**What is being asked:**
The lines wanted are those in the data below that include "Unternehmen".

**Record set:**
-*-*-

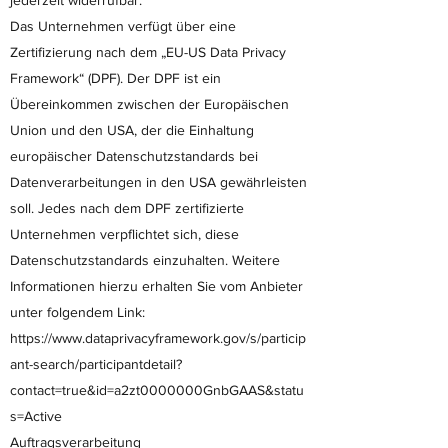
jederzeit widerrufbar.
Das Unternehmen verfügt über eine
Zertifizierung nach dem „EU-US Data Privacy
Framework“ (DPF). Der DPF ist ein
Übereinkommen zwischen der Europäischen
Union und den USA, der die Einhaltung
europäischer Datenschutzstandards bei
Datenverarbeitungen in den USA gewährleisten
soll. Jedes nach dem DPF zertifizierte
Unternehmen verpflichtet sich, diese
Datenschutzstandards einzuhalten. Weitere
Informationen hierzu erhalten Sie vom Anbieter
unter folgendem Link:
https://www.dataprivacyframework.gov/s/particip
ant-search/participantdetail?
contact=true&id=a2zt0000000GnbGAAS&statu
s=Active
Auftragsverarbeitung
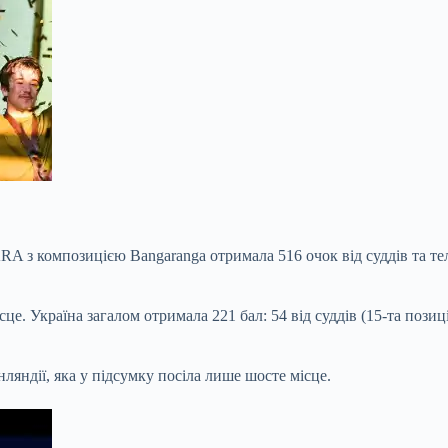
A з композицією Bangaranga отримала 516 очок від суддів та тел
 Україна загалом отримала 221 бал: 54 від суддів (15-та позиція)
ляндії, яка у підсумку посіла лише шосте місце.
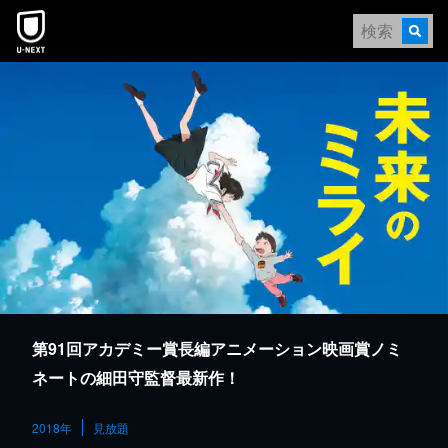
本文へスキップ
第91回アカデミー賞長編アニメーション映画賞ノミ
ネートの細田守監督最新作！
2018年
見放題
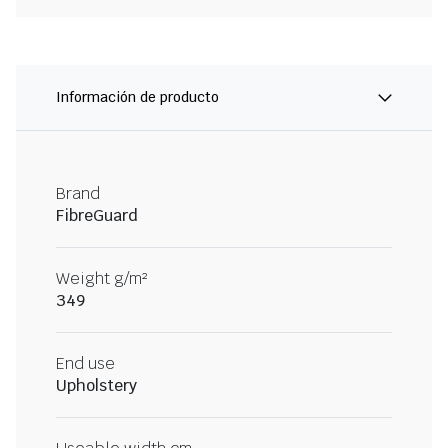
Información de producto
Brand
FibreGuard
Weight g/m²
349
End use
Upholstery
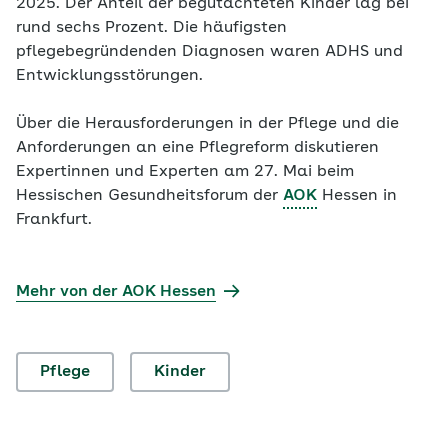
2025. Der Anteil der begutachteten Kinder lag bei
rund sechs Prozent. Die häufigsten
pflegebegründenden Diagnosen waren ADHS und
Entwicklungsstörungen.
Über die Herausforderungen in der Pflege und die
Anforderungen an eine Pflegreform diskutieren
Expertinnen und Experten am 27. Mai beim
Hessischen Gesundheitsforum der
AOK
Hessen in
Frankfurt.
Mehr von der AOK Hessen
Pflege
Kinder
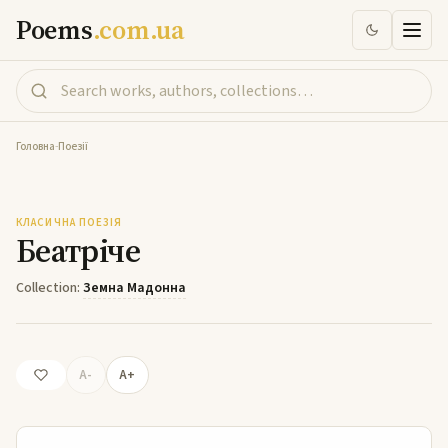
Poems
.com.ua
Головна
-
Поезії
Беатріче
КЛАСИЧНА ПОЕЗІЯ
Беатріче
Collection:
Земна Мадонна
A-
A+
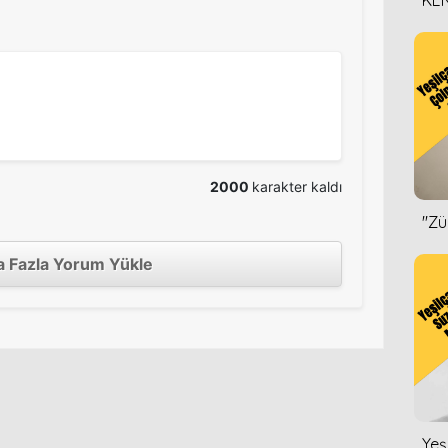
KEN
DİZ
2000
karakter kaldı
''Z
 Fazla Yorum Yükle
Yeş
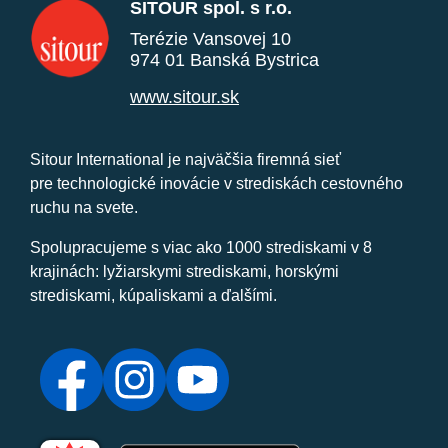
SITOUR spol. s r.o.
Terézie Vansovej 10
974 01 Banská Bystrica
www.sitour.sk
Sitour International je najväčšia firemná sieť
pre technologické inovácie v strediskách cestovného
ruchu na svete.
Spolupracujeme s viac ako 1000 strediskami v 8
krajinách: lyžiarskymi strediskami, horskými
strediskami, kúpaliskami a ďalšími.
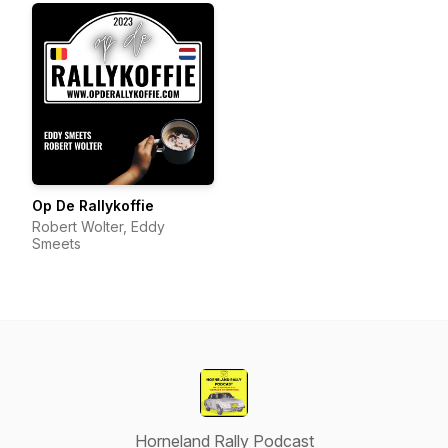
Op De Rallykoffie
Robert Wolter, Eddy
Smeets
Horneland Rally Podcast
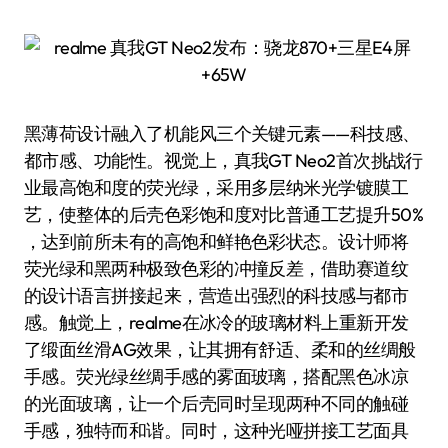
黑薄荷设计融入了机能风三个关键元素——科技感、
都市感、功能性。视觉上，真我GT Neo2首次挑战行
业最高饱和度的荧光绿，采用多层纳米光学镀膜工
艺，使整体的后壳色彩饱和度对比普通工艺提升50%
，达到前所未有的高饱和鲜艳色彩状态。设计师将
荧光绿和黑两种极致色彩的冲撞反差，借助赛道纹
的设计语言拼接起来，营造出强烈的科技感与都市
感。触觉上，realme在冰冷的玻璃材料上重新开发
了缎面丝滑AG效果，让其拥有舒适、柔和的丝绸般
手感。荧光绿丝绸手感的雾面玻璃，搭配黑色冰凉
的光面玻璃，让一个后壳同时呈现两种不同的触碰
手感，独特而和谐。同时，这种光哑拼接工艺面具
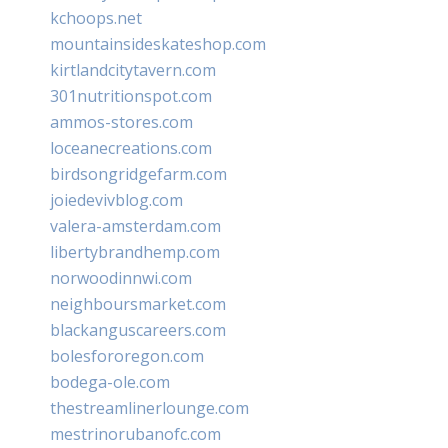
kchoops.net
mountainsideskateshop.com
kirtlandcitytavern.com
301nutritionspot.com
ammos-stores.com
loceanecreations.com
birdsongridgefarm.com
joiedevivblog.com
valera-amsterdam.com
libertybrandhemp.com
norwoodinnwi.com
neighboursmarket.com
blackanguscareers.com
bolesfororegon.com
bodega-ole.com
thestreamlinerlounge.com
mestrinorubanofc.com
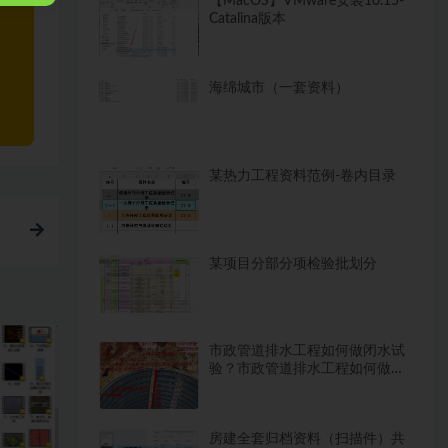
【MacOS】VMware安装10.15-
Catalina版本
海绵城市（一套资料）
某热力工程资料范例-卷内目录
某项目分部分项检验批划分
市政管道排水工程如何做闭水试
验？市政管道排水工程如何做闭
水试验？
房建全套归档资料（扫描件）共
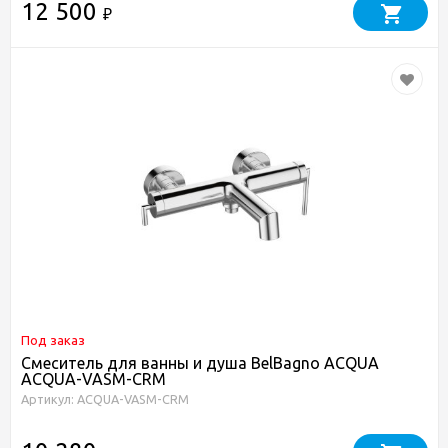
12 500
₽
Под заказ
Смеситель для ванны и душа BelBagno ACQUA
ACQUA-VASM-CRM
Артикул: ACQUA-VASM-CRM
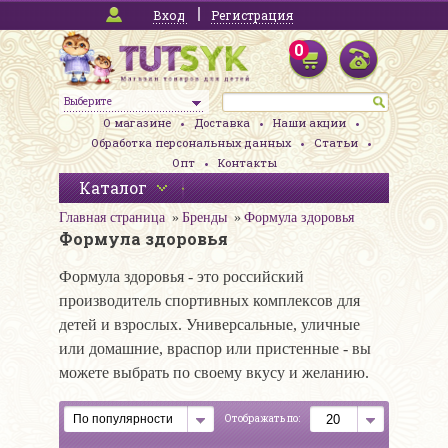
Вход
Регистрация
0
Выберите
О магазине
Доставка
Наши акции
Обработка персональных данных
Статьи
Опт
Контакты
Каталог
Главная страница
Бренды
Формула здоровья
Формула здоровья
Формула здоровья - это российский
производитель спортивных комплексов для
детей и взрослых. Универсальные, уличные
или домашние, враспор или пристенные - вы
можете выбрать по своему вкусу и желанию.
Отображать по:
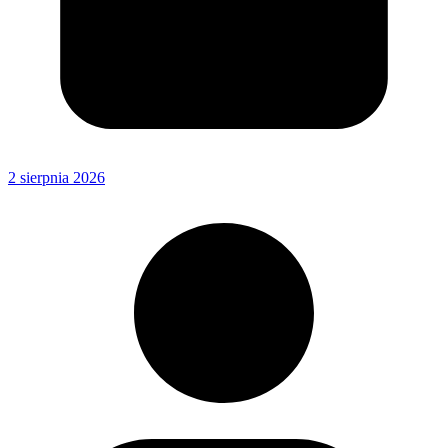
2 sierpnia 2026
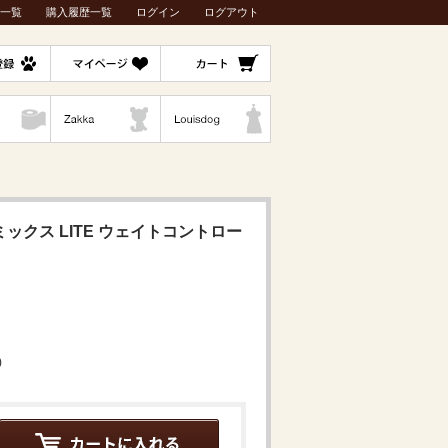
一覧
購入履歴一覧
ログイン
ログアウト
ミックス LITE ウェイトコントロー
)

-*-*-

**Response to this exercise:**
Das Unternehmen verfügt über eine
Unternehmen verpflichtet sich, diese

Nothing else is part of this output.